■ **Brief**
Where does the word "gridline" appear in the data? Copy every line that holds it.

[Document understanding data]
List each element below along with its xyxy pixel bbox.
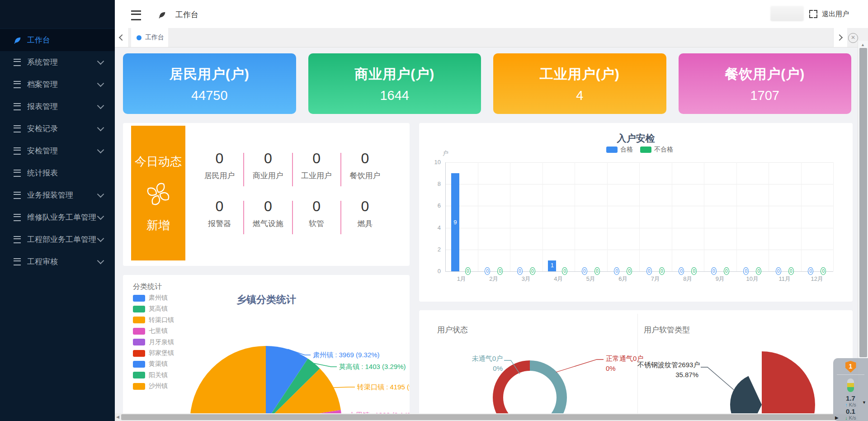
- sidebar-item-menu[interactable]: 安检记录: [0, 118, 115, 140]
- sidebar-item-menu[interactable]: 安检管理: [0, 140, 115, 162]
- sidebar-item-active[interactable]: 工作台: [0, 29, 115, 51]
- vertical-scrollbar-thumb[interactable]: [859, 48, 867, 357]
- stat-card-label: 居民用户(户): [123, 65, 296, 84]
- today-stat-label: 工业用户: [292, 170, 341, 181]
- inspection-chart-panel: 入户安检 合格不合格 户 02468101月902月003月004月105月00…: [419, 123, 853, 302]
- stat-card-value: 44750: [123, 88, 296, 103]
- fullscreen-icon[interactable]: [809, 10, 817, 18]
- zero-marker: 0: [711, 267, 717, 275]
- zero-marker: 0: [776, 267, 781, 275]
- net-speed-overlay-widget[interactable]: 1 1.7 ↑ K/s 0.1 ↓ K/s ▼ ▶: [833, 358, 868, 421]
- sidebar-item-label: 档案管理: [27, 79, 98, 90]
- shield-badge-icon[interactable]: 1: [845, 361, 856, 373]
- menu-icon: [14, 147, 21, 155]
- today-stat-value: 0: [195, 198, 244, 215]
- y-tick-label: 8: [423, 180, 441, 187]
- today-stat-label: 居民用户: [195, 170, 244, 181]
- tab-workbench[interactable]: 工作台: [131, 28, 168, 47]
- gridline-vertical: [639, 162, 640, 271]
- y-tick-label: 6: [423, 202, 441, 209]
- top-header: 工作台 退出用户: [115, 0, 868, 28]
- stat-card-value: 4: [493, 88, 666, 103]
- x-tick-label: 7月: [643, 275, 668, 283]
- chevron-down-icon: [97, 58, 104, 65]
- zero-marker: 0: [485, 267, 490, 275]
- menu-icon: [14, 258, 21, 265]
- gridline-vertical: [672, 162, 672, 271]
- chevron-down-icon: [97, 235, 104, 242]
- legend-swatch: [640, 147, 651, 153]
- today-stat-label: 燃气设施: [244, 218, 292, 229]
- town-classification-panel: 分类统计 乡镇分类统计 肃州镇莫高镇转渠口镇七里镇月牙泉镇郭家堡镇黄渠镇阳关镇沙…: [123, 275, 410, 421]
- today-stat-value: 0: [341, 150, 389, 167]
- today-new-label: 新增: [131, 218, 185, 233]
- today-activity-panel: 今日动态 新增 0居民用户0商业用户0工业用户0餐饮用户0报警器0燃气设施0软管…: [123, 123, 410, 266]
- scroll-left-arrow-icon[interactable]: ◀: [116, 415, 119, 419]
- today-stat-value: 0: [244, 198, 292, 215]
- zero-marker: 0: [724, 267, 729, 275]
- legend-label: 合格: [620, 146, 633, 154]
- horizontal-scrollbar-thumb[interactable]: [121, 414, 850, 420]
- tab-scroll-right-button[interactable]: [833, 28, 847, 47]
- gridline-vertical: [607, 162, 608, 271]
- callout-line: [314, 363, 337, 367]
- zero-marker: 0: [821, 267, 826, 275]
- menu-icon: [14, 81, 21, 88]
- hamburger-menu-icon[interactable]: [131, 10, 141, 20]
- sidebar-item-menu[interactable]: 系统管理: [0, 51, 115, 73]
- sidebar-item-menu[interactable]: 统计报表: [0, 162, 115, 184]
- gridline: [445, 271, 833, 272]
- breadcrumb: 工作台: [158, 9, 198, 20]
- sidebar-item-menu[interactable]: 工程部业务工单管理: [0, 228, 115, 251]
- chevron-down-icon: [97, 102, 104, 109]
- today-stat-cell: 0居民用户: [195, 150, 244, 181]
- chevron-left-icon: [119, 34, 125, 41]
- menu-icon: [14, 125, 21, 132]
- chevron-down-icon: [97, 191, 104, 198]
- close-all-tabs-icon[interactable]: ✕: [848, 33, 858, 43]
- gridline-vertical: [575, 162, 575, 271]
- pie-callout-label: 转渠口镇 : 4195 (9.85%): [357, 383, 410, 392]
- horizontal-scrollbar[interactable]: ◀: [115, 413, 858, 421]
- stat-cards-row: 居民用户(户)44750商业用户(户)1644工业用户(户)4餐饮用户(户)17…: [123, 53, 851, 114]
- x-tick-label: 1月: [449, 275, 474, 283]
- tab-scroll-left-button[interactable]: [115, 28, 129, 47]
- legend-item[interactable]: 不合格: [640, 146, 673, 154]
- legend-item[interactable]: 合格: [606, 146, 633, 154]
- logout-button[interactable]: 退出用户: [822, 10, 849, 19]
- y-tick-label: 10: [423, 159, 441, 166]
- x-tick-label: 5月: [578, 275, 604, 283]
- today-stat-cell: 0工业用户: [292, 150, 341, 181]
- caret-down-icon[interactable]: ▼: [862, 400, 866, 405]
- sidebar-item-menu[interactable]: 维修队业务工单管理: [0, 206, 115, 228]
- scroll-up-arrow-icon[interactable]: ▲: [861, 43, 865, 47]
- donut-label-left: 未通气0户0%: [447, 354, 503, 374]
- y-tick-label: 2: [423, 246, 441, 253]
- today-stat-value: 0: [341, 198, 389, 215]
- callout-line: [334, 387, 355, 388]
- sidebar-item-menu[interactable]: 业务报装管理: [0, 184, 115, 206]
- pie-callout-label: 肃州镇 : 3969 (9.32%): [313, 351, 380, 360]
- pinwheel-icon: [146, 181, 171, 207]
- play-triangle-icon[interactable]: ▶: [835, 415, 839, 420]
- gridline-vertical: [445, 162, 446, 271]
- donut-slice-未通气: [530, 360, 567, 421]
- sidebar-item-menu[interactable]: 档案管理: [0, 73, 115, 95]
- callout-line: [556, 360, 604, 372]
- active-tab-dot-icon: [137, 35, 142, 40]
- legend-label: 不合格: [654, 146, 673, 154]
- sidebar-item-menu[interactable]: 工程审核: [0, 251, 115, 273]
- today-stat-value: 0: [292, 150, 341, 167]
- x-tick-label: 10月: [740, 275, 765, 283]
- chevron-down-icon: [97, 124, 104, 132]
- today-stat-value: 0: [292, 198, 341, 215]
- x-tick-label: 9月: [708, 275, 733, 283]
- stat-card: 商业用户(户)1644: [308, 53, 481, 114]
- sidebar-menu: 工作台系统管理档案管理报表管理安检记录安检管理统计报表业务报装管理维修队业务工单…: [0, 29, 115, 273]
- up-arrow-icon: ↑: [845, 402, 848, 407]
- sidebar-item-label: 报表管理: [27, 101, 98, 112]
- stat-card: 餐饮用户(户)1707: [679, 53, 852, 114]
- sidebar-logo-area: [0, 0, 115, 28]
- menu-icon: [14, 236, 21, 243]
- sidebar-item-menu[interactable]: 报表管理: [0, 95, 115, 118]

■ **Task solution**
- gridline-vertical: [639, 162, 640, 271]
- gridline-vertical: [672, 162, 672, 271]
- gridline-vertical: [607, 162, 608, 271]
- gridline: [445, 271, 833, 272]
- gridline-vertical: [575, 162, 575, 271]
- gridline-vertical: [445, 162, 446, 271]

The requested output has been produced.